Abscess formation must be differentiated from the necrotic areas seen in necrotizing scleritis. An abscess rapidly affects the overlying conjunctiva and episclera, discharging on the surface. When the infecting agent is pyogenic, the surrounding inflammation is intense and is always accompanied by intraocular inflammation (Fig. 79). Mycotic infections and inflammation produced by the caterpillar or plant hairs in ophthalmia nodosa are much more indolent and in the early stages are indistinguishable from a nodular scleritis. However, a history of injury can usually be elicited and the caterpillar hairs readily seen in the cornea if this is the cause (Fig. 80). Treatment with steroids makes the condition worsen rapidly, and should this happen in an apparent nodular scleritis, an infective agent should be suspected. Occasionally, however, and especially in patients who have circulating immune complexes, such an infection will trigger an autoimmune necrotizing scleritis that is independent of the initiating organism and requires steroids for its control.

Fig. 79. Scleral abscess (Staphylococcus aureus). The intensity of inflammation is more severe than that found in scleral disease and is accompanied by fever, pain, and swelling of the preauricular gland.(See also Figures 29, 34, 35, 37, and 39.)

Fig. 80. Scleral granuloma caused by the hairs from the caterpillar of the fox moth (Macrothylacia rubi). Additional hairs were seen in the cornea and anterior chamber. (Watson PG, Sevel D: Ophthalmia nodosa. Br J Ophthalmol 50(4):209, 1966)

Infection around implants used in detachment surgery and stitch abscesses following squint and other scleral surgery are not uncommon, and it is surprising how rarely complications follow. As soon as the offending irritant has been removed, the sclera readily heals without apparent tissue defect. If the irritation is prolonged, a progressive necrotizing scleritis can result. Scleritis from this cause is very persistent and very difficult to treat.
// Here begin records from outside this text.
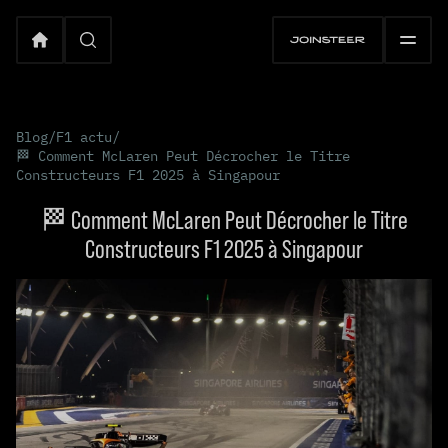
Blog
/
F1 actu
/
🏁 Comment McLaren Peut Décrocher le Titre
Constructeurs F1 2025 à Singapour
🏁 Comment McLaren Peut Décrocher le Titre
Constructeurs F1 2025 à Singapour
Endogenous pyogenic infections are a rarity, presumably because of the poor blood supply of the sclera. The sclera is so resistant to the pyogenic infection inside the eye that the contents can be eviscerated in patients with panophthalmitis, leaving no infected areas. When, however, a pyogenic infection does affect the anterior sclera, a discharging abscess forms, accompanied by severe intraocular inflammation and occasionally hypopyon. Infection of the posterior sclera is far more difficult to diagnose. The inflammation and pain are intense, the vision invariably reduced, and the eye proptosed, sometimes giving the impression of an orbital tumor. However, very frequently the patient is feverish, the preauricular gland is enlarged and tender, and the lids are swollen. This is a situation that is never found in granulomatous posterior scleritis. Early diagnosis is essential if effective treatment is to be instituted. Provided any abscess is opened and the appropriate antibiotic is given, the results are good. Patients with scleral abscesses that have perforated the wall of the globe with loss of some of the intraocular contents have been known to recover full vision.34

Other organisms known to cause scleral abscesses are Pseudomonas aeruginosa, the streptococci, and Proteus. Fungal infections with Aspergillus in particular are not uncommon, and Acanthamoeba can invade the sclera in a severe infection. In all these instances there is difficulty in deciding whether this is a localized abscess or a severe noninfective scleritis because it is rare for there to be any purulent discharge. It is important to know that infections of the sclera can and do occur.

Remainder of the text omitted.